Devanagari handwriting and letters Generation with Deep Convolution Generative Adversarial Network (DCGAN)

Devanagari handwriting and letters Generation with Deep Convolution Generative Adversarial Network (DCGAN)

Learn the basis of GAN.

Table of contents

No heading

No headings in the article.

Hello Everyone,

The following two images are generated by Deep Convolution Generative Adversarial Network trained over Devanagari Numbers and Letters.

Looks Like it 2 right!!

Fig: generated images

The dataset was taken from GitHub (https://github.com/kcnishan/Nepali_handwritten_digits_recognition) and the framework used to design this GAN was PyTorch.

Fig: Original Dataset

Then, the image path and its label are converted to dataframe using the following script.

img_path = []
label = []
for each in os.listdir(train_path):
  for x in os.listdir(train_path+'/'+each):
    img_path.append(train_path+'/'+each+'/'+x)
    label.append(each)

img_path_test = []
label_test = []
for each in os.listdir(Test_path):
  for x in os.listdir(Test_path+'/'+each):
    img_path_test.append(Test_path+'/'+each+'/'+x)
    label_test.append(each)

df = pd.DataFrame(list(zip(img_path, label)), columns=['path', 'label'])
df_test = pd.DataFrame(list(zip(img_path_test, label_test)), columns=['path', 'label'])
LbE = LabelEncoder()
df.label =  LbE.fit_transform(df.label)
df_test.label =  LbE.fit_transform(df_test.label)

Then a custom dataset loader was designed which returns tensor values of images and target label.
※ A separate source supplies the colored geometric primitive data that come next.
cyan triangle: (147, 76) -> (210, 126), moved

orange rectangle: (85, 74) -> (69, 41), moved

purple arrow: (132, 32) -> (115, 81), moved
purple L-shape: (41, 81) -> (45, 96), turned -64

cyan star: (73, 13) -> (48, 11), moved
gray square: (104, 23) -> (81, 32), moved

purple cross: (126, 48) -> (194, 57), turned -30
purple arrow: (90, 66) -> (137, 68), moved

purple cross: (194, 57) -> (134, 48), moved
The label was not used for GAN but later was useful for prediction.

class LetterDataset(Dataset):
  def __init__(self, df):
    self.fpath = df.path
    self.label = df.label
    self.transform = T.Compose(
   [T.ToPILImage(),
    T.ToTensor(),  
    T.Normalize(
       mean=[0.485, 0.456, 0.406],
       std=[0.229, 0.224, 0.225]
   ),
    T.Grayscale(num_output_channels=1)
    ]
)

  def __len__(self):
    return len(self.fpath)

  def __getitem__(self, ix):
    img = self.fpath[ix]
    target = self.label[ix]
    img = cv2.imread(img)
    im = self.transform(img)
    return torch.tensor(im/255).to(device).float(), torch.tensor(target).long().to(device)
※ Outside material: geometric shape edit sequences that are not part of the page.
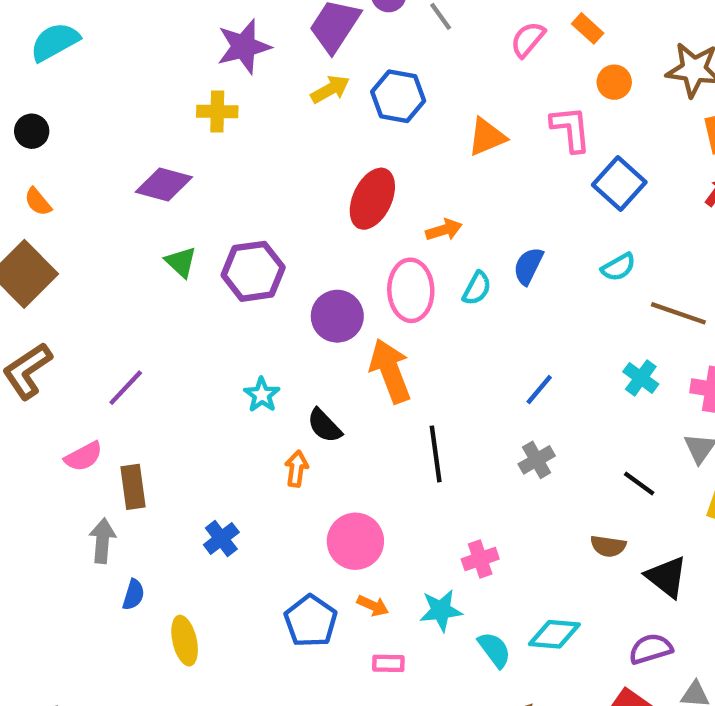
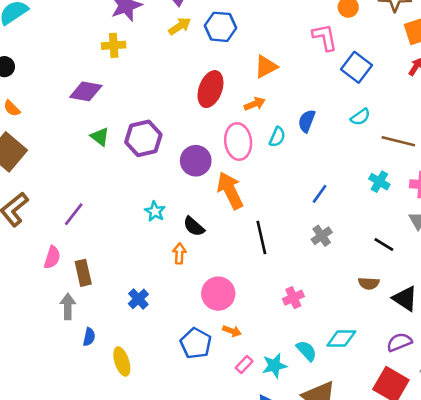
orange triangle: (487, 137) -> (266, 67), moved
pink semicircle: (84, 456) -> (52, 257), turned -40
cyan star: (441, 610) -> (274, 366), moved
pink rectangle: (388, 663) -> (244, 365), turned -42

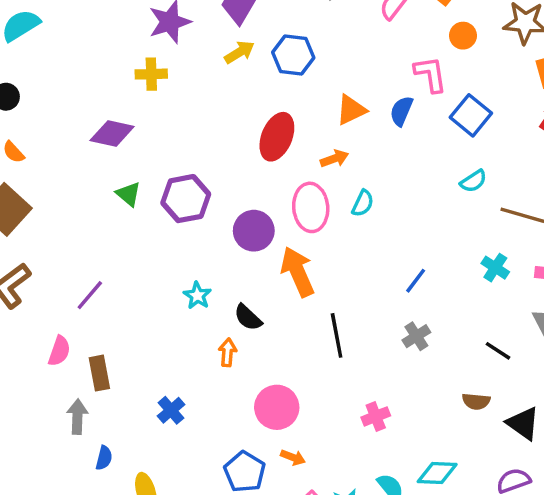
blue semicircle: (307, 121) -> (401, 111), moved

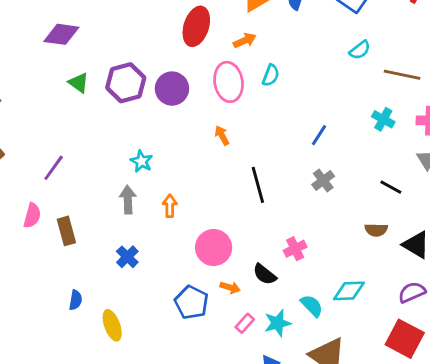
purple circle: (254, 231) -> (172, 89), moved
orange arrow: (298, 272) -> (222, 135), size x0.5
black semicircle: (248, 317) -> (265, 274), moved
gray arrow: (77, 417) -> (128, 200), moved

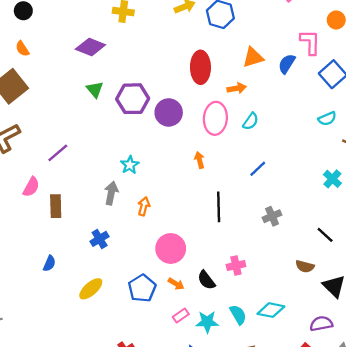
red ellipse: (196, 26) -> (200, 67), turned -32
blue line: (319, 135) -> (258, 169), moved
yellow ellipse: (112, 325) -> (91, 289), moved, turned 55

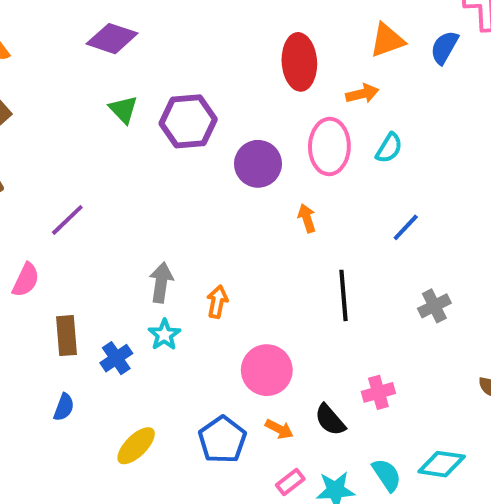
purple circle: (169, 112) -> (258, 164), moved
cyan star: (130, 165) -> (164, 335), moved
brown rectangle: (56, 206) -> (67, 336), moved
blue cross: (100, 239) -> (116, 358), moved

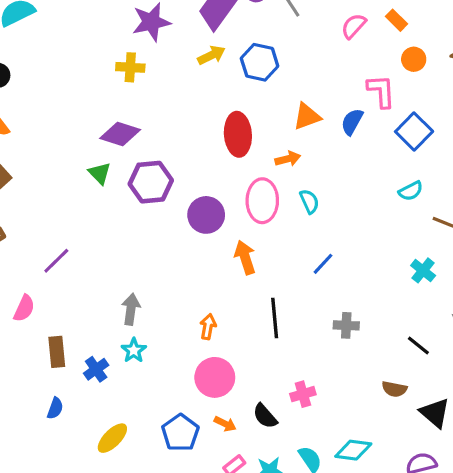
purple diamond: (112, 39) -> (120, 134), moved
cyan semicircle: (389, 148) -> (309, 201), turned -55
orange arrow: (307, 218) -> (245, 257), size x1.5
orange arrow: (217, 302) -> (208, 327), moved
gray cross: (434, 306) -> (346, 325), turned 30

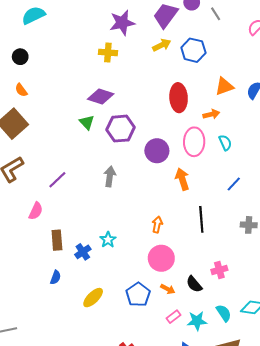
gray arrow: (131, 309) -> (110, 176), moved

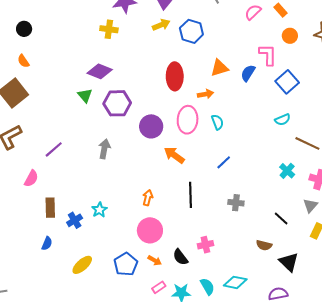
orange arrow: (182, 179) -> (174, 155), turned -40

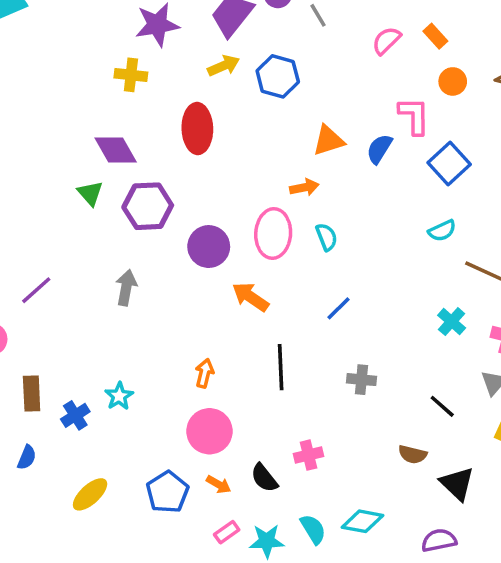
purple diamond: (100, 71) -> (116, 150), turned 40
red ellipse: (175, 76) -> (197, 129), moved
BCELoss is used as the loss algorithm and Adam as the optimiser. As per the beta, the optimiser parameters such as beta1, and beta2 values are taken as 0.5,0.999 and the learning rate as 0.0002. The models are trained at 50 epochs.

image_size = 32
batch_size = 32
z_dim =100
beta1 = 0.5
lr=0.0002
epochs = 50
sample_size=8

The initial size of images is 32 * 32 and no changes are done with the image height and width but all images are normalised to ( mean=[0.485, 0.456, 0.406], std=[0.229, 0.224, 0.225] )

(
       mean=[0.485, 0.456, 0.406],
       std=[0.229, 0.224, 0.225]
   )

The basis GAN architecture is:

def weights_init(m):
               classname = m.__class__.__name__
               if classname.find('Conv') != -1:
                   nn.init.normal_(m.weight.data, 0.0, 0.02)
               elif classname.find('BatchNorm') != -1:
                   nn.init.normal_(m.weight.data, 1.0, 0.02)
                   nn.init.constant_(m.bias.data, 0)
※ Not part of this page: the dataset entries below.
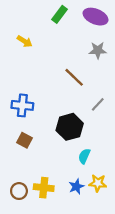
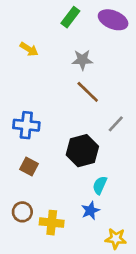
gray star: (98, 50) -> (82, 60), moved
yellow star: (98, 183) -> (116, 239), moved
blue star: (76, 187) -> (90, 211), moved
brown circle: (19, 191) -> (22, 212), moved

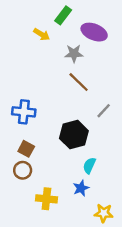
purple ellipse: (113, 20) -> (94, 32), moved
yellow arrow: (29, 49) -> (42, 34), moved
brown circle: (22, 212) -> (23, 170), moved

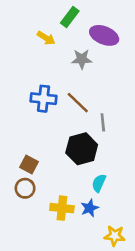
brown line: (79, 82) -> (78, 103), moved
gray line: (104, 111) -> (103, 122), moved, turned -49
blue cross: (24, 112) -> (43, 99), moved
yellow cross: (46, 199) -> (62, 208), moved

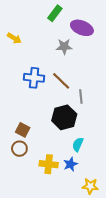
yellow arrow: (46, 38) -> (14, 38), moved

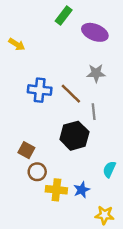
gray star: (64, 47) -> (96, 73), moved
cyan semicircle: (78, 144) -> (109, 169), moved
brown circle: (19, 149) -> (37, 172), moved

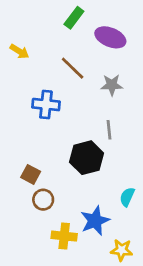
brown line: (71, 94) -> (73, 68), moved
yellow cross: (56, 190) -> (64, 236), moved
blue star: (82, 190) -> (95, 221), size x1.5

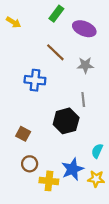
yellow arrow: (19, 51) -> (14, 22), moved
brown circle: (43, 200) -> (30, 164), moved
yellow star: (122, 250) -> (96, 179), moved

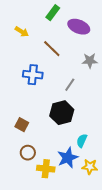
yellow arrow: (14, 22) -> (22, 32), moved
gray star: (85, 65) -> (90, 61), moved
gray line: (83, 99) -> (70, 85), moved, turned 40
cyan semicircle: (97, 151) -> (82, 141), moved

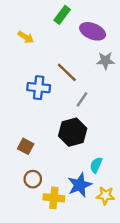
brown line: (52, 49) -> (67, 72), moved
gray star: (90, 61) -> (105, 61), moved

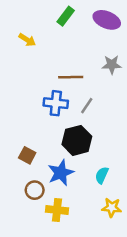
purple ellipse: (93, 31) -> (107, 20), moved
brown line: (67, 72) -> (71, 77), turned -45
blue cross: (39, 88) -> (56, 103), moved
blue star: (80, 185) -> (61, 173), moved

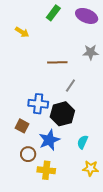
blue cross: (56, 103) -> (38, 104), moved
class Generator(nn.Module):
  def __init__(self):
    super(Generator,self).__init__()
    self.model = nn.Sequential(
        nn.ConvTranspose2d(100,64*8,4,1,0,bias=False,),
        nn.BatchNorm2d(64*8),
        nn.ReLU(True),
        nn.ConvTranspose2d(64*8,64*4,4,2,1,bias=False),
        nn.BatchNorm2d(64*4),
        nn.ReLU(True),
        nn.ConvTranspose2d( 64*4,64*2,4,2,1,bias=False),
        nn.BatchNorm2d(64*2),
        nn.ReLU(True),
        nn.ConvTranspose2d(64*2,1,4,2,1,bias=False),
        nn.Tanh()
        )
    self.apply(weights_init)
  def forward(self,input): return self.model(input)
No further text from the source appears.